──────── Given records ────────

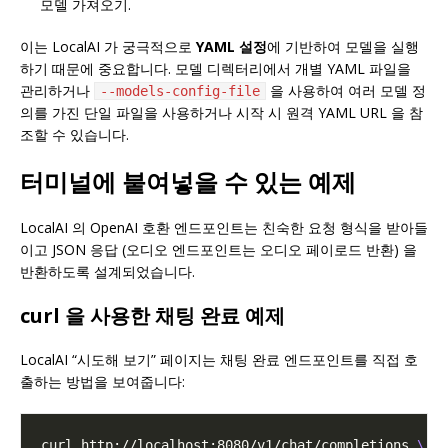
모델 가져오기.
이는 LocalAI 가 궁극적으로
YAML 설정
에 기반하여 모델을 실행
하기 때문에 중요합니다. 모델 디렉터리에서 개별 YAML 파일을
관리하거나
을 사용하여 여러 모델 정
--models-config-file
의를 가진 단일 파일을 사용하거나 시작 시 원격 YAML URL 을 참
조할 수 있습니다.
터미널에 붙여넣을 수 있는 예제
LocalAI 의 OpenAI 호환 엔드포인트는 친숙한 요청 형식을 받아들
이고 JSON 응답 (오디오 엔드포인트는 오디오 페이로드 반환) 을
반환하도록 설계되었습니다.
curl 을 사용한 채팅 완료 예제
LocalAI “시도해 보기” 페이지는 채팅 완료 엔드포인트를 직접 호
출하는 방법을 보여줍니다:
curl http://localhost:8080/v1/chat/completions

────────

**Instructions for the task:** The entries above are to be reproduced exactly, with the pictures dropped.

**Solved problem:**
모델 가져오기.
이는 LocalAI 가 궁극적으로
YAML 설정
에 기반하여 모델을 실행
하기 때문에 중요합니다. 모델 디렉터리에서 개별 YAML 파일을
관리하거나
을 사용하여 여러 모델 정
--models-config-file
의를 가진 단일 파일을 사용하거나 시작 시 원격 YAML URL 을 참
조할 수 있습니다.
터미널에 붙여넣을 수 있는 예제
LocalAI 의 OpenAI 호환 엔드포인트는 친숙한 요청 형식을 받아들
이고 JSON 응답 (오디오 엔드포인트는 오디오 페이로드 반환) 을
반환하도록 설계되었습니다.
curl 을 사용한 채팅 완료 예제
LocalAI “시도해 보기” 페이지는 채팅 완료 엔드포인트를 직접 호
출하는 방법을 보여줍니다:
curl http://localhost:8080/v1/chat/completions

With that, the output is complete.